══ Data shown ══
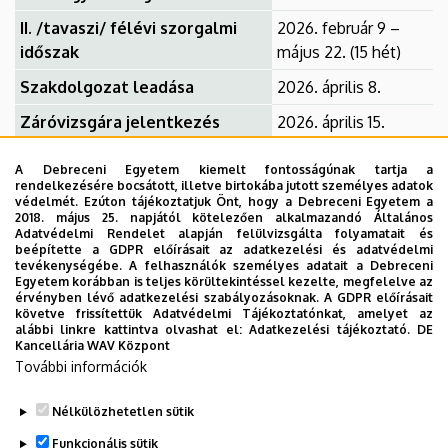
II. /tavaszi/ félévi szorgalmi
2026. február 9 –
időszak
május 22. (15 hét)
Szakdolgozat leadása
2026. április 8.
Záróvizsgára jelentkezés
2026. április 15.
II. félévi szünet
2026. április 7 – 10.
A Debreceni Egyetem kiemelt fontosságúnak tartja a
rendelkezésére bocsátott, illetve birtokába jutott személyes adatok
2026. május 26 –
II. félévi vizsgaidőszak
védelmét. Ezúton tájékoztatjuk Önt, hogy a Debreceni Egyetem a
július 3. (6 hét)
2018. május 25. napjától kötelezően alkalmazandó Általános
Adatvédelmi Rendelet alapján felülvizsgálta folyamatait és
Vizsgaidőszak a tavaszi
beépítette a GDPR előírásait az adatkezelési és adatvédelmi
2026. május 18 –
tevékenységébe. A felhasználók személyes adatait a Debreceni
félévben záróvizsgázó
Egyetem korábban is teljes körültekintéssel kezelte, megfelelve az
június 5.
hallgatók számára
érvényben lévő adatkezelési szabályozásoknak. A GDPR előírásait
követve frissítettük Adatvédelmi Tájékoztatónkat, amelyet az
alábbi linkre kattintva olvashat el:
Adatkezelési tájékoztató.
DE
Záróvizsga időszak
2026. június 8 – 19.
Kancellária WAV Központ
További információk
Nélkülözhetetlen sütik
Funkcionális sütik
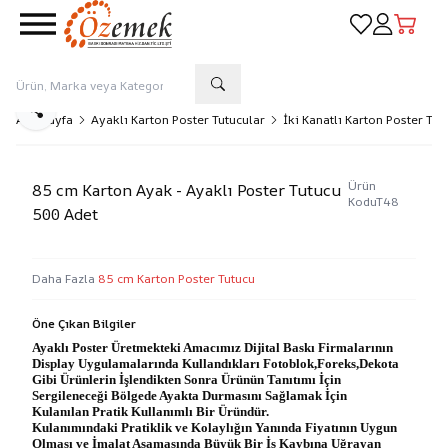
Favorilerim
Hesabım
Sepetim
Paylaş
Ana Sayfa
Ayaklı Karton Poster Tutucular
İki Kanatlı Karton Poster Tut
Ürün
85 cm Karton Ayak - Ayaklı Poster Tutucu
Kodu
T48
500 Adet
Daha Fazla
85 cm Karton Poster Tutucu
Öne Çıkan Bilgiler
Ayaklı Poster Üretmekteki Amacımız Dijital Baskı Firmalarının
Display Uygulamalarında Kullandıkları Fotoblok,Foreks,Dekota
Gibi Ürünlerin İşlendikten Sonra Ürünün Tanıtımı İçin
Sergileneceği Bölgede Ayakta Durmasını Sağlamak İçin
Kulanılan Pratik Kullanımlı Bir Üründür.
Kulanımındaki Pratiklik ve Kolaylığın Yanında Fiyatının Uygun
Olması ve İmalat Aşamasında Büyük Bir İş Kaybına Uğrayan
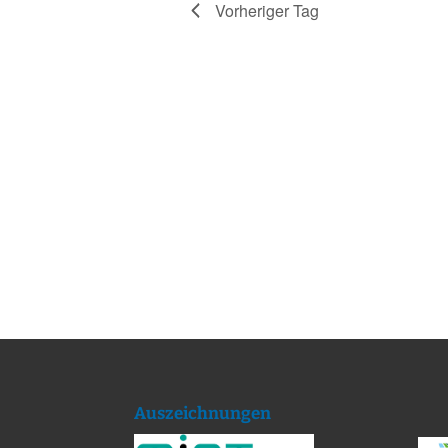
Vorheriger Tag
Auszeichnungen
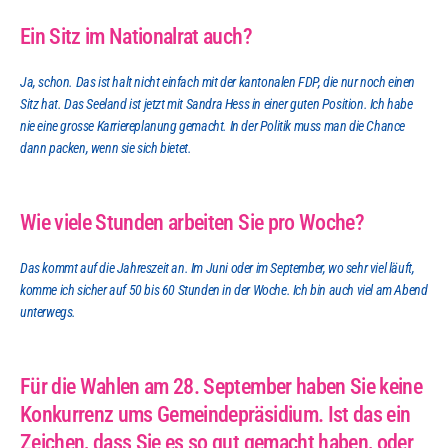
Ein Sitz im Nationalrat auch?
Ja, schon. Das ist halt nicht einfach mit der kantonalen FDP, die nur noch einen 
Sitz hat. Das Seeland ist jetzt mit Sandra Hess in einer guten Position. Ich habe 
nie eine grosse Karriereplanung gemacht. In der Politik muss man die Chance 
dann packen, wenn sie sich bietet.
Wie viele Stunden arbeiten Sie pro Woche?
Das kommt auf die Jahreszeit an. Im Juni oder im September, wo sehr viel läuft, 
komme ich sicher auf 50 bis 60 Stunden in der Woche. Ich bin auch viel am Abend 
unterwegs.
Für die Wahlen am 28. September haben Sie keine 
Konkurrenz ums Gemeindepräsidium. Ist das ein 
Zeichen, dass Sie es so gut gemacht haben, oder 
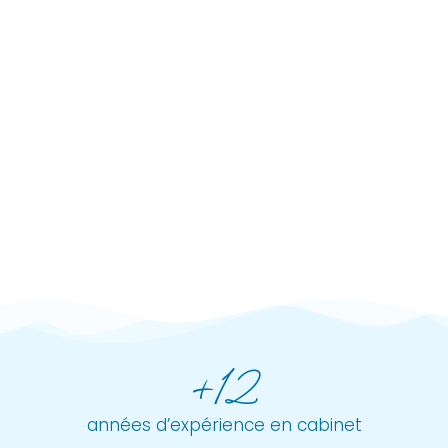
+12
années d’expérience en cabinet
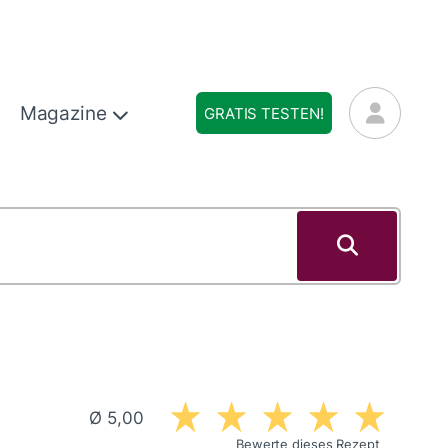
Magazine
GRATIS TESTEN!
Ø 5,00
Bewerte dieses Rezept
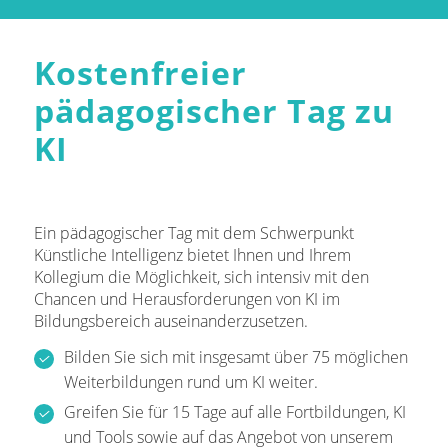
Kostenfreier
pädagogischer Tag zu
KI
Ein pädagogischer Tag mit dem Schwerpunkt
Künstliche Intelligenz bietet Ihnen und Ihrem
Kollegium die Möglichkeit, sich intensiv mit den
Chancen und Herausforderungen von KI im
Bildungsbereich auseinanderzusetzen.
Bilden Sie sich mit insgesamt über 75 möglichen
Weiterbildungen rund um KI weiter.
Greifen Sie für 15 Tage auf alle Fortbildungen, KI
und Tools sowie auf das Angebot von unserem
═══
Exercise.
Show all of the lines above in which "Stunden" is present.

Completed exercise.
Wie viele Stunden arbeiten Sie pro Woche?
komme ich sicher auf 50 bis 60 Stunden in der Woche. Ich bin auch viel am Abend 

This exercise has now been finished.